“你们觉得,”
她压低声音,像是怕惊扰了这水下宫殿里无处不在的窥探,“这玩意儿到底是谁偷偷塞给我们的?”
没人能回答。
那纸条上的字迹,用的是传说中的鲛人血,内容更是没头没尾,指向模糊。
可聆音心里已然有了倾斜。
“我还是觉得,”她将纸条拍在桌上,发出“啪”一声轻响,斩钉截铁地得出结论,“这是那位被关着的如夫人给我们的求救信号!”
这想法不无道理。
主要衬托之下,那位沧溟长老的所作所为,实在很难跟好人二字挂钩。
人心便是如此。
若一个恶贯满盈之徒某天心血来潮,随手做了件善事,世人便会觉得他尚有几分善念,甚至开始为他过往的罪行寻找苦衷,脑补出几分悲情色彩。
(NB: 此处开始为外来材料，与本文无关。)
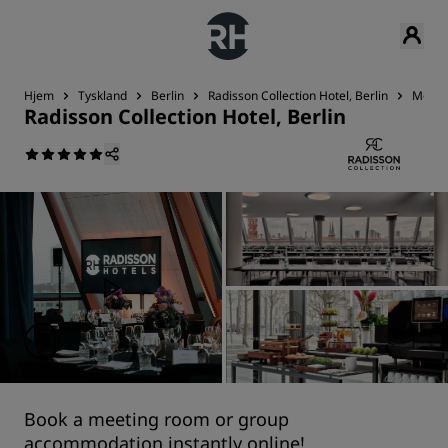
Hjem
Tyskland
Berlin
Radisson Collection Hotel, Berlin
Møter
Radisson Collection Hotel, Berlin
Book a meeting room or group
accommodation instantly online!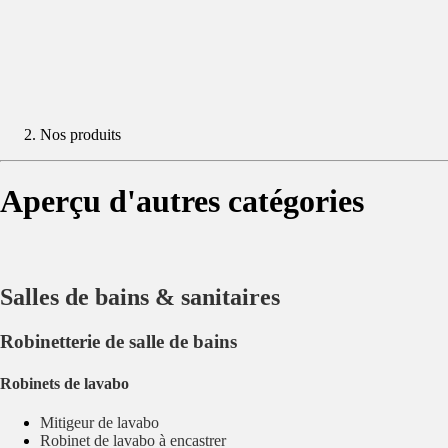
Nos produits
Aperçu d'autres catégories
Salles de bains & sanitaires
Robinetterie de salle de bains
Robinets de lavabo
Mitigeur de lavabo
Robinet de lavabo à encastrer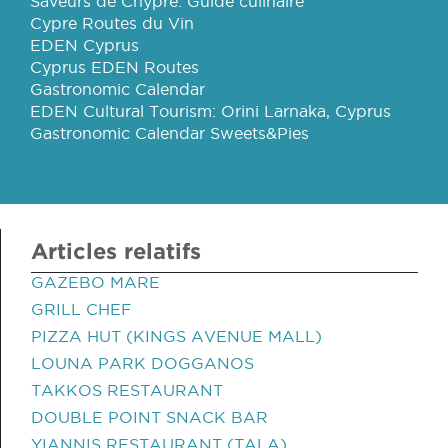
Saveurs de Chypre: Guide culinaire
Cypre Routes du Vin
EDEN Cyprus
Cyprus EDEN Routes
Gastronomic Calendar
EDEN Cultural Tourism: Orini Larnaka, Cyprus
Gastronomic Calendar Sweets&Pies
Articles relatifs
GAZEBO MARE
GRILL CHEF
PIZZA HUT (KINGS AVENUE MALL)
LOUNA PARK DOGGANOS
TAKKOS RESTAURANT
DOUBLE POINT SNACK BAR
YIANNIS RESTAURANT (TALA)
但若一位德高望重的善人,某日被撞见做了件与他光辉形象不符的、哪怕只是稍有瑕疵的小事,立刻便会引来滔天质疑,觉得他往日种种皆是伪装,连呼吸都透着道貌岸然。
沧溟长老目前,就光荣地步入了后者的行列。
“嗯嗯,有道理,我也觉得是如夫人。”
陈澜翘着腿,大大咧咧地坐在房间中央那张巨大的贝壳桌子上,双手托腮,一副“聆音师姐说什么都对”的狗腿模样。
他忽然想起什么,脑袋一扭,看向旁边静立如松的谢不舟,好奇道:“对了,七师兄,你之前说未必,是什么意思?难道这事还有更直接的解决方法?”
谢不舟,掌门亲传弟子排行第七,也是老幺。
平时除了谢师兄,大家也喜欢叫他七师兄。
一瞬间,几道目光都聚焦在谢不舟身上。
谢不舟神色不变,沉稳开口:“我是在想,鲛人镇发生的这一切,根源真的全在沧溟长老身上吗?”
他顿了顿,感受到翩翩投来的、带着探究的视线,话锋不着痕迹地一转,“不过,眼下线索不足,妄下判断为时过早。当务之急,还是先弄清沧溟长老布下这阵法,究竟意欲何为。”
陈澜闻言,立刻唉声叹气起来,整个人像没了骨头般瘫进一张铺着柔软海草的椅子里:“探索阵法,说得轻巧……但这阵法也太邪门了!为什么我们每次进去,都像被扔进了不同的镜宫里,永远找不到彼此,永远是一个人在那里鬼打墙!”